▶ _To do_
Which of the lines below hold the word "Attach"? Pull each of them out.

= = = =

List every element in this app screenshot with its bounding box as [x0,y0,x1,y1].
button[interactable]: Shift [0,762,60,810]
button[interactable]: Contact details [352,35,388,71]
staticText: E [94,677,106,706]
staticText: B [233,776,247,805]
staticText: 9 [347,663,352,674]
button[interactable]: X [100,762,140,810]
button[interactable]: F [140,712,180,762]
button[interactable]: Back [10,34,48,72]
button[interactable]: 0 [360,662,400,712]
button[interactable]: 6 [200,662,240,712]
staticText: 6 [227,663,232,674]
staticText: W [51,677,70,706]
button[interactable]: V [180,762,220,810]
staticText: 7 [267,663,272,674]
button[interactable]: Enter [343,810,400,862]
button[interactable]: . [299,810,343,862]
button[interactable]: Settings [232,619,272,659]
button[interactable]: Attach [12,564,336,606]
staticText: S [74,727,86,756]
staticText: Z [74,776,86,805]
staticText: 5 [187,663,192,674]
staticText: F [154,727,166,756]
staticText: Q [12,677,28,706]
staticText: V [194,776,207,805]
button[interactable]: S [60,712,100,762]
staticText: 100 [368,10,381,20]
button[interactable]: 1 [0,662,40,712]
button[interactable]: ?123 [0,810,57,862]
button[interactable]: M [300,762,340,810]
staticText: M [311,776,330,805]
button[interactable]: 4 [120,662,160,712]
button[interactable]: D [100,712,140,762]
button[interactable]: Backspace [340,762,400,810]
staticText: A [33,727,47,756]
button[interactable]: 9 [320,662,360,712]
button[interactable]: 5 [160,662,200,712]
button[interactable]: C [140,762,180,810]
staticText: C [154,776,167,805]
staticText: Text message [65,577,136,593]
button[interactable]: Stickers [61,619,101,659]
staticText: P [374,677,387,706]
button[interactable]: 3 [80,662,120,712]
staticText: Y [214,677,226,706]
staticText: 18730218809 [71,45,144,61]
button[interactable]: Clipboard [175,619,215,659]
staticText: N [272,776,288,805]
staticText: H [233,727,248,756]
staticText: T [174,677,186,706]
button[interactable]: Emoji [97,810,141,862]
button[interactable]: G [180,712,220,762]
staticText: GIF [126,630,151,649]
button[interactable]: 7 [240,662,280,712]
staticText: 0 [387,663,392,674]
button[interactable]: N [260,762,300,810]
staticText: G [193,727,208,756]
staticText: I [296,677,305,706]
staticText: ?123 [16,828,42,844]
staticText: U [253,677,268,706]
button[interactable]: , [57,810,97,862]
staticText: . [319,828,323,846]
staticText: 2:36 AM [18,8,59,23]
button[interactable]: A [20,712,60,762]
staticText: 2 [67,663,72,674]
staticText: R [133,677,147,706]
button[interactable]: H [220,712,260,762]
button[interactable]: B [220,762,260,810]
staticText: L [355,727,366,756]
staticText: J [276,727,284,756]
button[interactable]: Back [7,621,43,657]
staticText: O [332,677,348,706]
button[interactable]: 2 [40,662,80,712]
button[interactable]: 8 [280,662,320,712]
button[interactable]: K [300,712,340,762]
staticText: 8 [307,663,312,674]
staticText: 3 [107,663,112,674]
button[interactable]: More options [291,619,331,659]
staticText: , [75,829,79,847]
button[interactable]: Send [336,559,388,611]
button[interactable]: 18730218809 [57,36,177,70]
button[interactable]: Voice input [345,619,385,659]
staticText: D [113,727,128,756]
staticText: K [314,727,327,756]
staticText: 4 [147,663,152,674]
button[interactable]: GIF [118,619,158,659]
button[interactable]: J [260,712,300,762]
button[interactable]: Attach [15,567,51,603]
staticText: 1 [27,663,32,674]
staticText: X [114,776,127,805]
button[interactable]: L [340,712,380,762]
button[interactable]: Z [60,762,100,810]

= = = =

▶ _Problem solution_
button[interactable]: Attach [12,564,336,606]
button[interactable]: Attach [15,567,51,603]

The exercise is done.